At Least 2400 Gambians in Germany Await Deportation, Say German Refugee Support Groups
Refugee support groups in Germany said at least 2400 Gambian refugees in the country were awaiting deportation.
The groups; Flüchtlingsrat Baden-Württemberg (Refugee Council Baden-Württemberg), a non-profit organization that advises refugees and advocates for their rights and the Gambia Helfernetz (Gambia Helpers Network), Monday wrote to President Adama Barrow and Mariam Denton, the Speaker of the National Assembly to call their attention to the plights of the Gambian refugees.
In the letter, the groups said the German authorities have deported more than 100 Gambian refugees between November 2018 and March 2019, and raised concern that “German politicians are determined to send back at least another 2400 Gambians.”
“This does not mean that only criminals will be deported to The Gambia, as it is wrongly assumed and claimed.

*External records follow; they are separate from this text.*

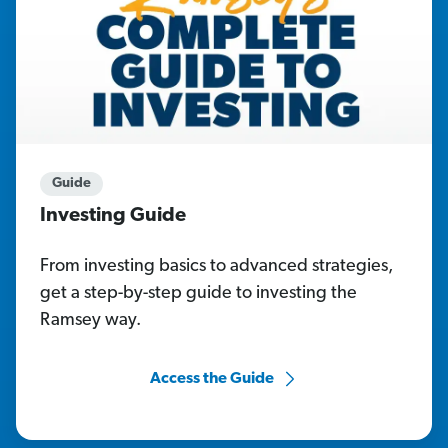
Guide
Investing Guide
From investing basics to advanced strategies,
get a step-by-step guide to investing the
Ramsey way.
Access the Guide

People are also deported who have been living in Germany for several years, have a steady job, earn their own living and pay taxes to the German State. They learned the difficult German language and went to schools. They do good work in German companies, successfully play in German football clubs, get involved in sports and cultural clubs and have German friends. Most of them did not get into conflict with the law and were not to be blamed for anything.”
The groups said even after the Gambian government placed moratorium on deportation of Gambian migrants following the last mass deportation of Gambian refugees from Germany through chartered flights, at least 12 people were reported deported to The Gambia through other means.
“Many of these Gambians were picked up by the police from the factories where they worked, and schools, put on a plane and deported to The Gambia. Some of these people had to leave their children behind in Germany. Some were about to get married.”
According to the groups, the deportations instilled fear in Gambians living in Germany.
“The acceleration of deportations in recent months has led many Gambians in Germany to live in fear. This is because it can affect anyone, and no one knows who is next. Some go into hiding in order not to be deported, and sometimes we don’t know whether they are well. Even the companies that employ Gambians live with the fear that a Gambian employee may not come to work overnight or can even be arrested in the company like a criminal and be deported back to the Gambia.”
The groups warned that the arrival of a large number of “hopeless refugees” could endanger “social peace” in The Gambia.
Early this year, the Gambian government announced a moratorium on involuntary repatriation of Gambian migrants from EU member states, particularly Germany. A credible source at the Foreign Ministry at the time told The Chronicle that the moratorium would be imposed until the government renegotiates the modalities of the repatriation of Gambians with its partners. The content of the initial negotiation between the government and its EU partners has not been disclosed to the public.